Dimensions: 100 x 36 x 57cm. Base 28 x 28cm.
Fulvio Corsini (Siena, 1874 – 1938) was an artist and sculptor who lived at the turn of the 19th and 20th centuries, also remembered as a restorer. Initially trained in his father’s workshop, he continued and perfected his studies of materials and techniques linked to the artisan tradition at the Academies of Fine Arts in Rome and Florence, arriving at an exemplary mastery of the sculptural art of wood, terracotta, of bronze and marble.
He carried out important commissions including, in 1905, the new statues of Saints Bartholomew and Mark, as part of the ministerial project to integrate the missing statuary on the façade of the Siena Cathedral. Among the various works by him, two bronze statues depicting “L’Armonia” and “La Melodia” are kept in Palazzo Chigi Saracini, in the Concert Hall. He held the role of teacher at the Academy of Fine Arts and the Art Institute of Siena, appearing as deputy director of the latter from 1927; he was also among the exhibitors at the “Sanremo Prizes” for sculpture in 1938. his medals, exhibited both in national and international exhibitions, are part of the collection of the Italian Mint.

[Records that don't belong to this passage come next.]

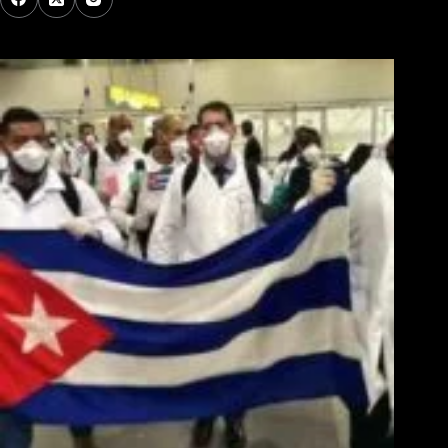
Los Más Comentados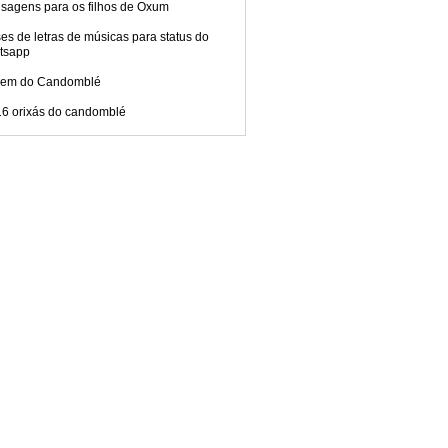
sagens para os filhos de Oxum
es de letras de músicas para status do
tsapp
gem do Candomblé
16 orixás do candomblé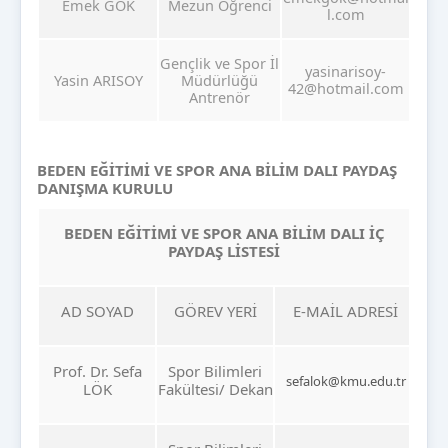
Emek GÖK
Mezun Öğrenci
l.com
Gençlik ve Spor İl
yasinarisoy-
Yasin ARISOY
Müdürlüğü
42@hotmail.com
Antrenör
BEDEN EĞİTİMİ VE SPOR ANA BİLİM DALI PAYDAŞ
DANIŞMA KURULU
BEDEN EĞİTİMİ VE SPOR ANA BİLİM DALI İÇ
PAYDAŞ LİSTESİ
AD SOYAD
GÖREV YERİ
E-MAİL ADRESİ
Prof. Dr. Sefa
Spor Bilimleri
sefalok@kmu.edu.tr
LÖK
Fakültesi/ Dekan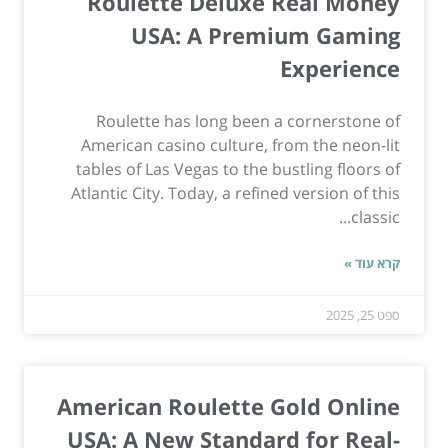
Roulette Deluxe Real Money
USA: A Premium Gaming
Experience
Roulette has long been a cornerstone of
American casino culture, from the neon-lit
tables of Las Vegas to the bustling floors of
Atlantic City. Today, a refined version of this
classic...
קרא עוד »
ספט 25, 2025
American Roulette Gold Online
USA: A New Standard for Real-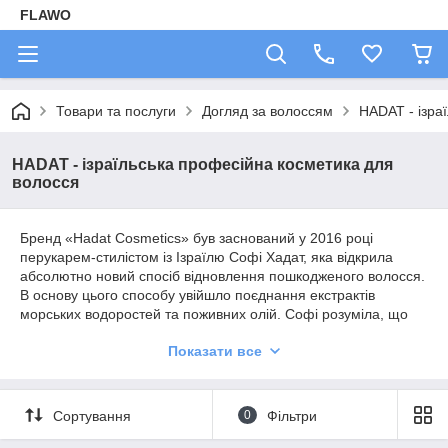
FLAWO
Товари та послуги
Догляд за волоссям
HADAT - ізра
HADAT - ізраїльська професійна косметика для
волосся
Бренд «Hadat Cosmetics» був заснований у 2016 році
перукарем-стилістом із Ізраїлю Софі Хадат, яка відкрила
абсолютно новий спосіб відновлення пошкодженого волосся.
В основу цього способу увійшло поєднання екстрактів
морських водоростей та поживних олій. Софі розуміла, що
кожна дівчина мріє про здорове, блискуче і шовковисте
Показати все
волосся і вона зуміла задовольнити це бажання, вклавши в
основу косметики технологію Sea Oil Silk, яка ідеально
підійшла для всіх типів волосся.
Сортування
0
Фільтри
Результатом процедур за новою технологією стало
відновлення втраченої краси волосся, надання їм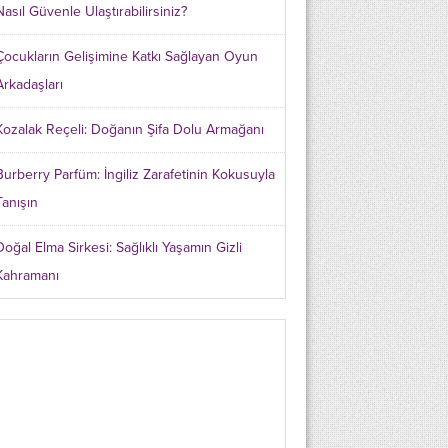
Nasıl Güvenle Ulaştırabilirsiniz?
Çocukların Gelişimine Katkı Sağlayan Oyun
Arkadaşları
Kozalak Reçeli: Doğanın Şifa Dolu Armağanı
Burberry Parfüm: İngiliz Zarafetinin Kokusuyla
Tanışın
Doğal Elma Sirkesi: Sağlıklı Yaşamın Gizli
Kahramanı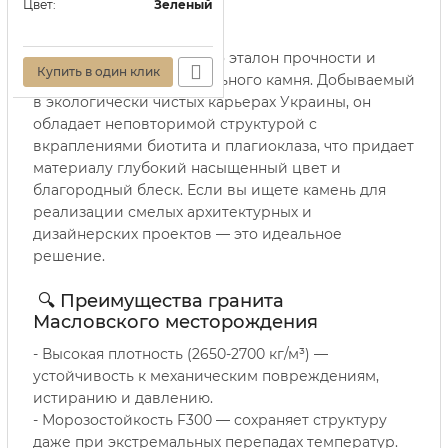
Цвет:
Зеленый
Гранит Масловский — это эталон прочности и
Купить в один клик
эстетики в мире натурального камня. Добываемый
в экологически чистых карьерах Украины, он
обладает неповторимой структурой с
вкраплениями биотита и плагиоклаза, что придает
материалу глубокий насыщенный цвет и
благородный блеск. Если вы ищете камень для
реализации смелых архитектурных и
дизайнерских проектов — это идеальное
решение.
🔍 Преимущества гранита
Масловского месторождения
- Высокая плотность (2650-2700 кг/м³) —
устойчивость к механическим повреждениям,
истиранию и давлению.
- Морозостойкость F300 — сохраняет структуру
даже при экстремальных перепадах температур.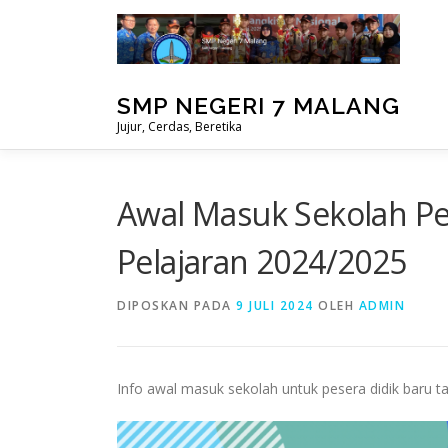
Lompat
ke
konten
SMP NEGERI 7 MALANG
Jujur, Cerdas, Beretika
Awal Masuk Sekolah Pe
Pelajaran 2024/2025
DIPOSKAN PADA
9 JULI 2024
OLEH
ADMIN
Info awal masuk sekolah untuk pesera didik baru t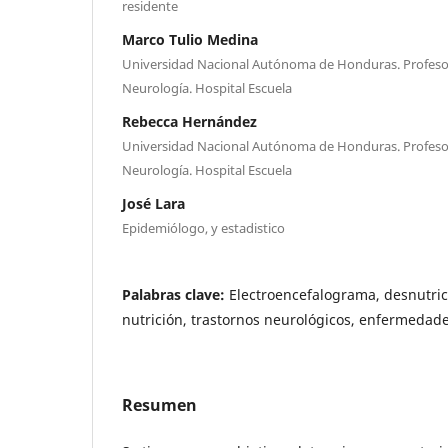
residente
Marco Tulio Medina
Universidad Nacional Autónoma de Honduras. Profeso
Neurología. Hospital Escuela
Rebecca Hernández
Universidad Nacional Autónoma de Honduras. Profeso
Neurología. Hospital Escuela
José Lara
Epidemiólogo, y estadistico
Palabras clave:
Electroencefalograma, desnutrici
nutrición, trastornos neurológicos, enfermedade
Resumen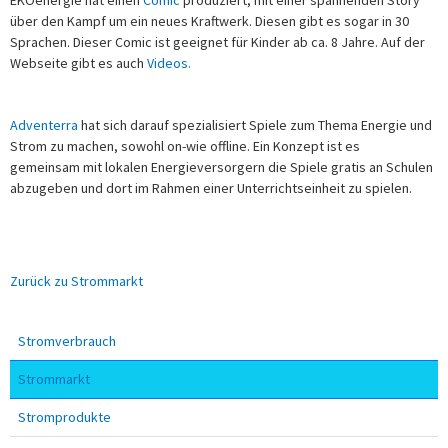
EKOenergie hat einen
Comic
produziert, mit einer spannenden Story
über den Kampf um ein neues Kraftwerk. Diesen gibt es sogar in 30
Sprachen. Dieser Comic ist geeignet für Kinder ab ca. 8 Jahre. Auf der
Webseite gibt es auch
Videos.
Adventerra
hat sich darauf spezialisiert Spiele zum Thema Energie und
Strom zu machen, sowohl on-wie offline. Ein Konzept ist es
gemeinsam mit lokalen Energieversorgern die Spiele gratis an Schulen
abzugeben und dort im Rahmen einer Unterrichtseinheit zu spielen.
Zurück zu Strommarkt
Stromverbrauch
Strommarkt
Stromprodukte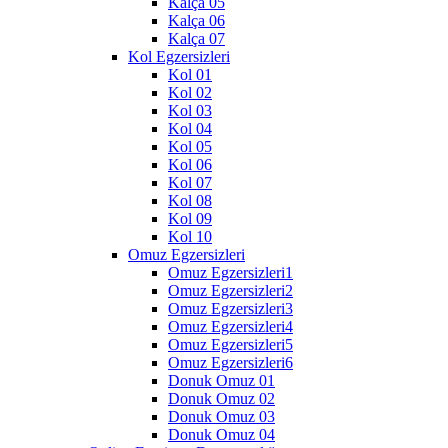
Kalça 05
Kalça 06
Kalça 07
Kol Egzersizleri
Kol 01
Kol 02
Kol 03
Kol 04
Kol 05
Kol 06
Kol 07
Kol 08
Kol 09
Kol 10
Omuz Egzersizleri
Omuz Egzersizleri1
Omuz Egzersizleri2
Omuz Egzersizleri3
Omuz Egzersizleri4
Omuz Egzersizleri5
Omuz Egzersizleri6
Donuk Omuz 01
Donuk Omuz 02
Donuk Omuz 03
Donuk Omuz 04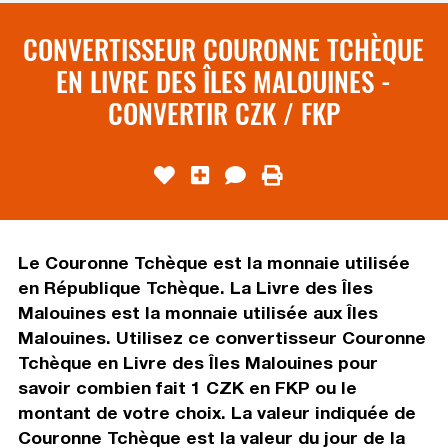
CONVERTISSEUR COURONNE TCHÈQUE
EN LIVRE DES ÎLES MALOUINES -
CONVERTIR CZK / FKP
Le Couronne Tchèque est la monnaie utilisée
en République Tchèque. La Livre des Îles
Malouines est la monnaie utilisée aux Îles
Malouines. Utilisez ce convertisseur Couronne
Tchèque en Livre des Îles Malouines pour
savoir combien fait 1 CZK en FKP ou le
montant de votre choix. La valeur indiquée de
Couronne Tchèque est la valeur du jour de la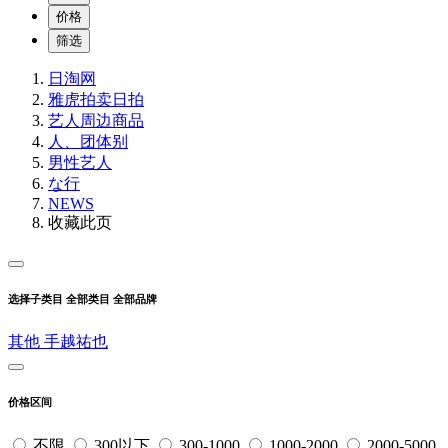
价格
筛选
日淘网
雅虎拍卖
日拍
艺人周边商品
人、团体别
男性艺人
な行
NEWS
收藏此页
选择子类目
全部类目
全部品牌
其他
手越祐也
价格区间
不限
300以下
300-1000
1000-2000
2000-5000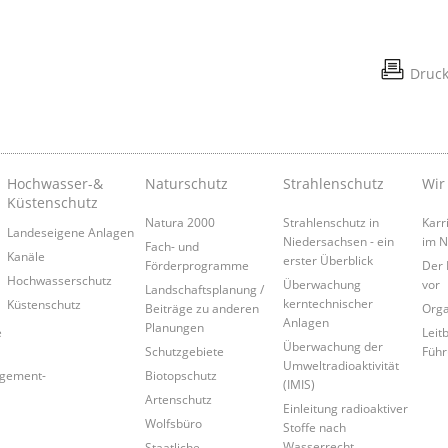
Druc
Hochwasser-&
Naturschutz
Strahlenschutz
Wir
Küstenschutz
Natura 2000
Strahlenschutz in
Karr
Landeseigene Anlagen
Niedersachsen - ein
im 
Fach- und
Kanäle
erster Überblick
Förderprogramme
Der 
Hochwasserschutz
Überwachung
vor
Landschaftsplanung /
kerntechnischer
Küstenschutz
Beiträge zu anderen
Orga
Anlagen
Planungen
e
Leitb
Überwachung der
Schutzgebiete
Führ
Umweltradioaktivität
agement-
Biotopschutz
(IMIS)
Artenschutz
Einleitung radioaktiver
Wolfsbüro
Stoffe nach
Wasserrecht
Staatliche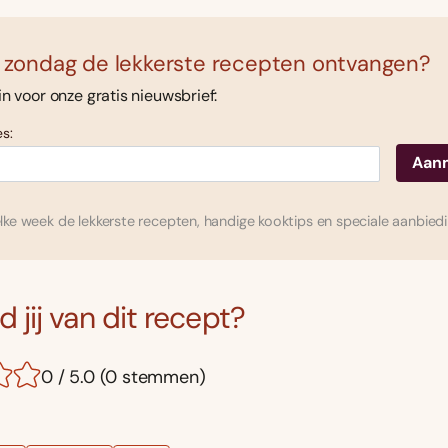
 zondag de lekkerste recepten ontvangen?
 in voor onze gratis nieuwsbrief:
s:
ke week de lekkerste recepten, handige kooktips en speciale aanbied
 jij van dit recept?
0 / 5.0 (0 stemmen)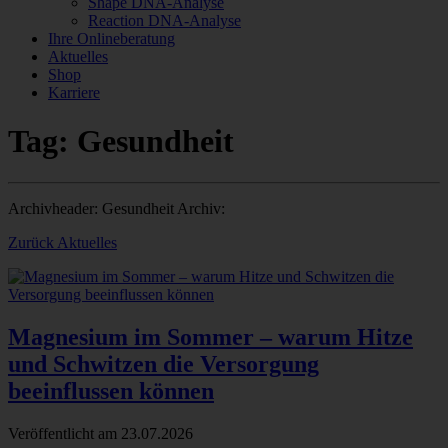
Shape DNA-Analyse
Reaction DNA-Analyse
Ihre Onlineberatung
Aktuelles
Shop
Karriere
Tag: Gesundheit
Archivheader: Gesundheit Archiv:
Zurück Aktuelles
Magnesium im Sommer – warum Hitze
und Schwitzen die Versorgung
beeinflussen können
Veröffentlicht am
23.07.2026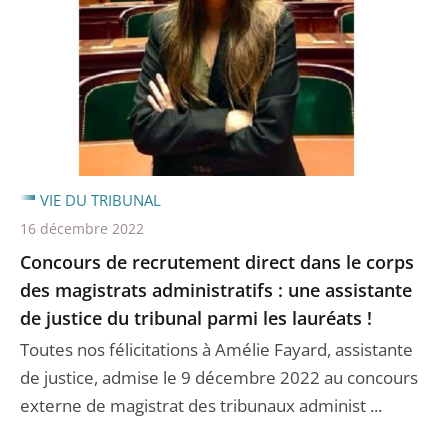
VIE DU TRIBUNAL
16 décembre 2022
Concours de recrutement direct dans le corps
des magistrats administratifs : une assistante
de justice du tribunal parmi les lauréats !
Toutes nos félicitations à Amélie Fayard, assistante
de justice, admise le 9 décembre 2022 au concours
externe de magistrat des tribunaux administ ...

Finally, it is important to remember that Fulvio Corsini was a teacher and friend of the Italian archaeologist, art historian and politician Ranuccio Bianchi Bandinelli, who in all probability contributed to instilling a certain “archaeological taste” in the sculptor, clearly visible inside the a work analyzed here, recalling in a very clear way an iconographic model (the young man or the satyr playing diaulos) present in ancient classical Greek and Roman art.
Panzetta A., New Dictionary of Italian Sculptors of the Nineteenth and Early Twentieth Centuries, (SculturAdArte), AdArte, Turin, 2003, p. 229.